- From: Daniel Weck <daniel.weck@gmail.com>
- Date: Thu, 4 Dec 2008 16:08:37 +0000
- To: "John Birch" <john.birch@screen.subtitling.com>
- Cc: "Hayes Sean" <Sean.Hayes@microsoft.com>, "Glenn A. Adams" <gadams@xfsi.com>, "Public TTWG List" <public-tt@w3.org>
On 4 Dec 2008, at 15:07, John Birch wrote:
> JB>> Generic XML can be processed using internal content and external
> criteria. I personally view switches as being a way of pre-coding
> common
> processing operations - but I view it as ~dangerous~ to only allow
> those
> pre-coded choices to be made in order to remain 'conformant'.
I see what you mean: you see it as some kind of "anti-pattern", in
reference to software development :)
Now, let's consider this fictitious, yet relevant sample:
<text xml:lang="en">
<sequence xml:lang="fr" title="Titre en français">
<p>Texte en français.</p>
<p xml:lang="fr-CA">Texte en québécquois.</p>
<p xml:lang="en-GB">Text in British English.</p>
</sequence>
<p>Text in (unspecified) English.</p>
</text>
If "xml:lang" was to be processed by user-agents as a content
selection criteria, there would be a number of issues:
1) Clearly, content selection wasn't the original intent of the
author. It is obvious that here, the "xml:lang" attributes decorate
the elements to merely indicate the locale of the content. With the
above XML snippet, XPath and the lang() function can be used, for
example, pre-process (e.g. XSLT transform) or to dynamically alter the
content (e.g. "highlight any English text in bright yellow"). This
kind of processing made by the user-agent seems perfectly reasonable.
On the other hand, my instinctive subjective assumption is that
content pruning is not the desired goal. To remove this ambiguity, the
TT/DFXP distribution format for captions should provide more than just
a hint, it should clearly specify the intent (IMHO). This would
promote re-using content across multiple processors.
2) The "xml:lang" attribute applies to an entire XML fragment, until
it is overridden. In a content selection scenario, this nesting
ability prompts a number of questions. For example, what happens if
the user-agent locale is set to "fr": should the top-level "text"
element be totally ignored/pruned, or should the "sequence" be
processed and the following "p" ignored ? My personal systematic /
scientific mind is in favor of the former, but I know authors who
would "feel" that the latter is right.
3) What about more complex selection criteria ? Let's say that I want
to mark a piece of text as "suitable for all flavors of French expect
Canadian": using a (fictitious) 'matchLanguage' attribute, I could
write matchLanguage="fr AND NOT fr-CA". Note: the coma-separated
values in the SMIL systemLanguage attribute represent a OR boolean
logic, so there are limitations in the selection model.

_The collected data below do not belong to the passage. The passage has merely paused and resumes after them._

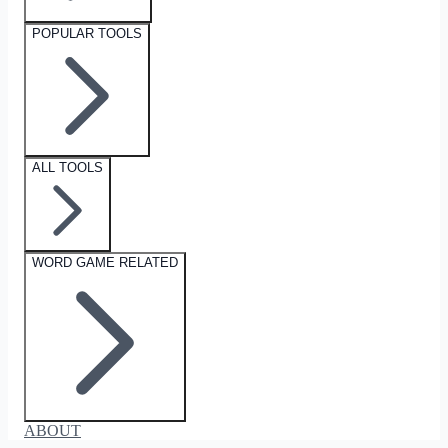
POPULAR TOOLS
ALL TOOLS
WORD GAME RELATED
ABOUT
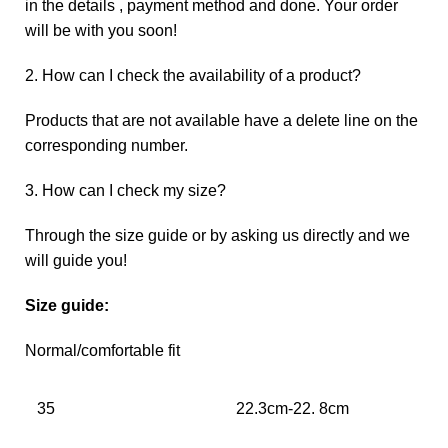
in the details , payment method and done. Your order
will be with you soon!
2. How can I check the availability of a product?
Products that are not available have a delete line on the
corresponding number.
3. How can I check my size?
Through the size guide or by asking us directly and we
will guide you!
Size guide:
Normal/comfortable fit
35
22.3cm-22. 8cm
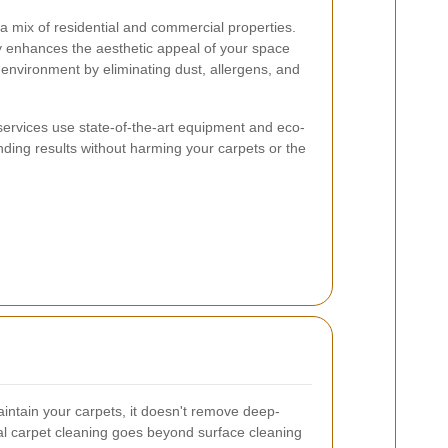
 a mix of residential and commercial properties.
y enhances the aesthetic appeal of your space
r environment by eliminating dust, allergens, and
services use state-of-the-art equipment and eco-
anding results without harming your carpets or the
intain your carpets, it doesn't remove deep-
al carpet cleaning goes beyond surface cleaning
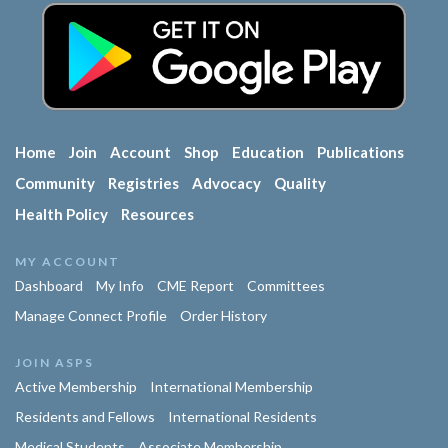
Home
Join
Account
Shop
Education
Publications
Community
Registries
Advocacy
Quality
Health Policy
Resources
MY ACCOUNT
Dashboard
My Info
CME Report
Committees
Manage Connect Profile
Order History
JOIN ASPS
Active Membership
International Membership
Residents and Fellows
International Residents
Medical Students
Associate Membership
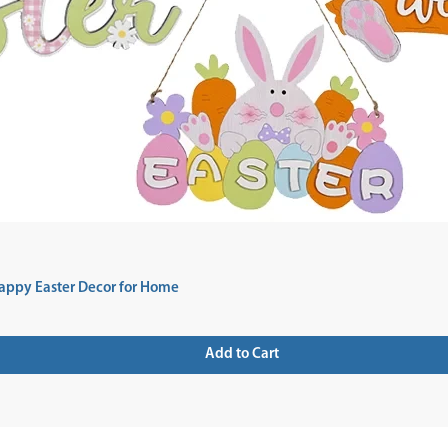
appy Easter Decor for Home
Add to Cart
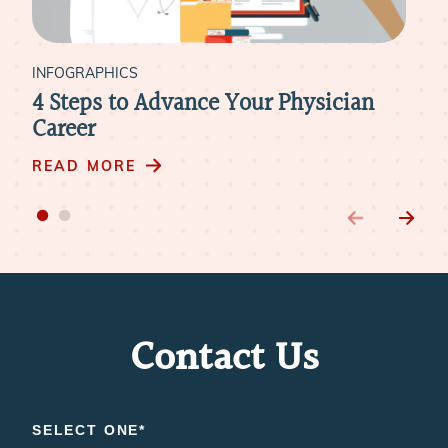
INFOGRAPHICS
[Infographic Guide] Physician Do’s
and Don’ts for the On-Site Interview
and Community Tour
READ MORE
Contact Us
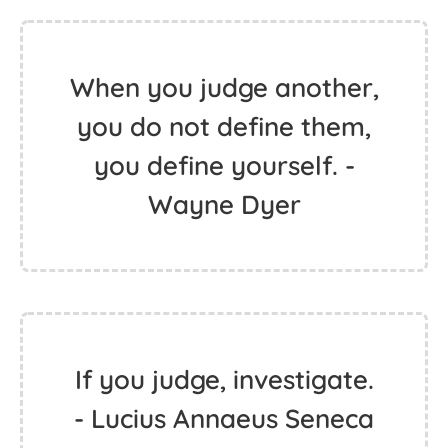
When you judge another,
you do not define them,
you define yourself. -
Wayne Dyer
If you judge, investigate.
- Lucius Annaeus Seneca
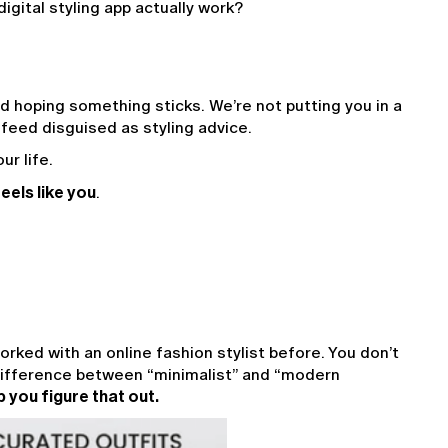
igital styling app actually work?
 hoping something sticks. We’re not putting you in a 
 feed disguised as styling advice.
ur life.
eels like you
.
orked with an online fashion stylist before. You don’t 
ifference between “minimalist” and “modern 
p you figure that out.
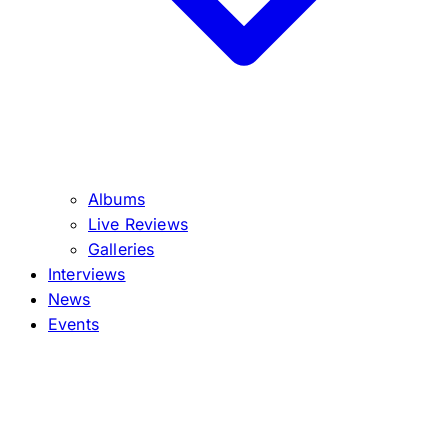
Albums
Live Reviews
Galleries
Interviews
News
Events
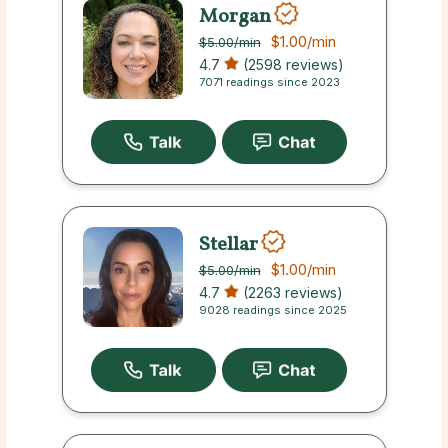
Morgan
$1.00
/min
$5.00
/min
4.7
(2598 reviews)
7071 readings since 2023
Stellar
$1.00
/min
$5.00
/min
4.7
(2263 reviews)
9028 readings since 2025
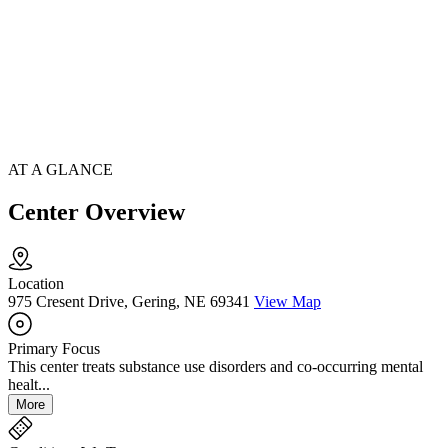
AT A GLANCE
Center Overview
Location
975 Cresent Drive, Gering, NE 69341
View Map
Primary Focus
This center treats substance use disorders and co-occurring mental
healt...
More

4) What about a fallback logic, so that if no suitable language is
matched, then a specific XML fragment is enabled ? In SMIL, the
'switch' offers this mechanism, which enriches the default selection
model based on the combinatory attribute value.
I feel that a proper "content control" mechanism would address these
concerns. Otherwise, I am not convinced that TT/DFXP will sufficiently
eliminate ambiguities that user-agent implementors and content authors
(or developers of production tools) will face, and I would recommend
to clearly state that xml:lang is not designed for content selection,
and that to be reflected in user-agent conformance guidelines.
> JB>> If we did not have existent implementations then I would be
> proposing two language attributes. One to allow a language specific
> instance of a DFXP document (i.e. the true xml:lang sense) and
> another -
> perhaps ttm:lang, to define the language used in sections of the
> document.
The "xml:lang" attribute from XML 1.0 and 1.1 can do both scenarios
you mention. "xml:lang" is not meant to be limited to the document
instance as far as I know. The "lang" versus "xml:lang" mess has been
fixed in XHTML 1.1 IIRC, isn't that a good trend to follow ?
Regards, Dan
Received on Thursday, 4 December 2008 16:09:15 UTC